En tobillo y codo las indicaciones no son tan frecuentes, por lo que no pude ver tantos casos, aunque si pude asistir a varios casos de osteocondritis disecante en tobillo y a un par de casos de cuerpos libres en codo.

Todas las intervenciones de cirugía artroscópica se realizaban en un pabellón del hospital dedicado a la cirugía ambulatoria que, aunque estaba comunicado con el resto del hospital, tenía sus propias consultas, quirófanos, servicio de rayos, etc. Prácticamente todas las artroscopias se realizaban de modo ambulatorio. Tras salir de reanimación, el paciente ya despierto pasaba a una sala de recuperación y a las pocas horas era dado de alta. Tan sólo las plastias de ligamentos cruzados permanecían ingresadas durante veinticuatro horas.

El horario de trabajo es prolongado en el MGH, sobre todo para los residentes. Éstos a las 6,30 horas de la mañana tienen que acudir al morning report, donde se comentan los casos que acudieron a urgencias en la guardia del día anterior. A las 7 horas casi todos los días hay alguna charla o conferencia. Los miércoles a las 7 horas tenií lugar la grand round, una conferencia en la que se invitaba a algún colega de prestigio a dar una charla sobre algún tema específico. En ocasiones estas conferencias se celebraban en el MGH y en otras en el Brigham and Women's Hospital.

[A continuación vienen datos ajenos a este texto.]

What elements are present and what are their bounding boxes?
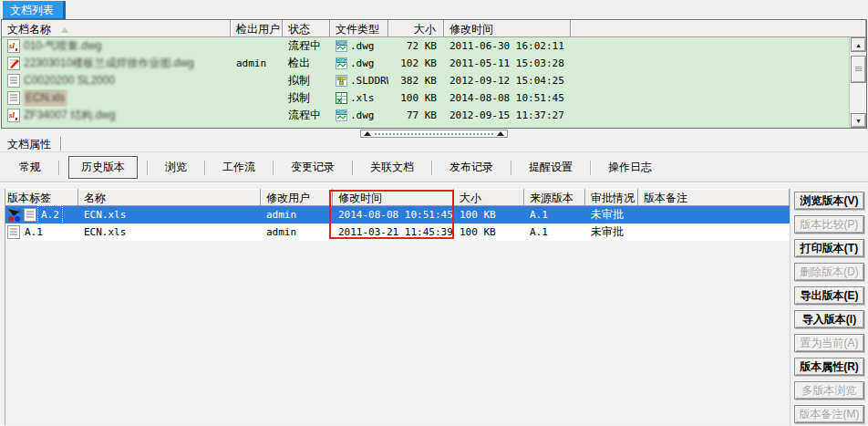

Tenían un gran nivel y acudían cirujanos ortopédicos de muchos otros centros. Entre las que tuvieron lugar en el mes de mayo fue especialmente interesante una sobre PTR dada por el doctor Insall. El resto de los dias eran charlas dadas por alguno de los Servicios de COT del hospital y a ellas acudían principalmente los residentes y fellows.

A las 8 horas comenzaba la labor asistencial propiamente dicha, que duraba hasta las 6 de la tarde, aproximadamente. La jornada es continua, ya que prácticamente no paran para comer. El doctor Zarins operaba tres mañanas a la semana. El resto del tiempo lo dedicaba básicamente a la consulta. Ésta era muy "ágil". Todos los enfermos eran vistos e historiados por un fellow, y a continuación vistos por el doctor Zarins, quien confirmaba las indicaciones y/o los tratamientos. Se cuida mucho la información al paciente, tanto en lo que se refiere a indicaciones quirúrgicas como a la evolución. Se les da todo tipo de explicaciones, se les hacen gráficos y se les enseñan vídeos que describen las operaciones, etc. Por supuesto, cualquier actuación quirúrgica que se realice, por pequeña que sea, requiere el consentimiento informado del paciente.

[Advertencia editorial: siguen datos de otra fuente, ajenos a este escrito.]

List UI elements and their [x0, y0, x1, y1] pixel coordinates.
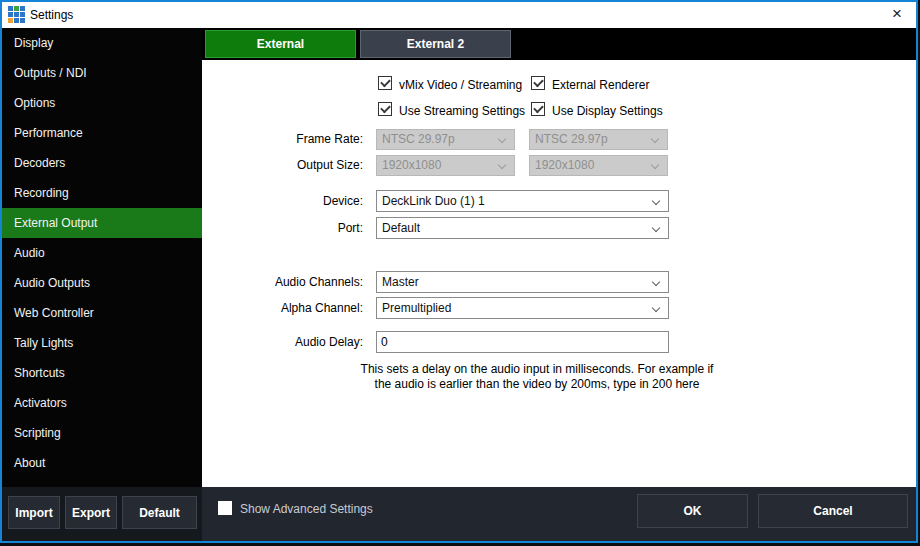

Otro aspecto que me llamó la atención es lo mucho que cuidan la docencia. Por un lado está la gran cantidad de conferencias y actividades dedicadas a los residentes, pero además en quirófano también son muy docentes y tanto fellows como residentes operaban con frecuencia, al menos en el servicio en el que yo estaba. En consulta también la participación era muy activa y se comentaban mucho las indicaciones y la evolución de los pacientes.

En conjunto fue una gran experiencia. Además de las distintas técnicas que se pueden aprender, creo que es francamente interesante ver la forma de trabajo de otros centros, especialmente si se trata de un centro en otro país y además del nivel del MGH.

Me gustaría, por último, agradecer a la Fundación SECOT la concesión de la bolsa que hizo posible el viaje. También me gustaría agradecer al doctor Zarins su amabilidad y colaboración, tanto antes como durante mi estancia en Boston.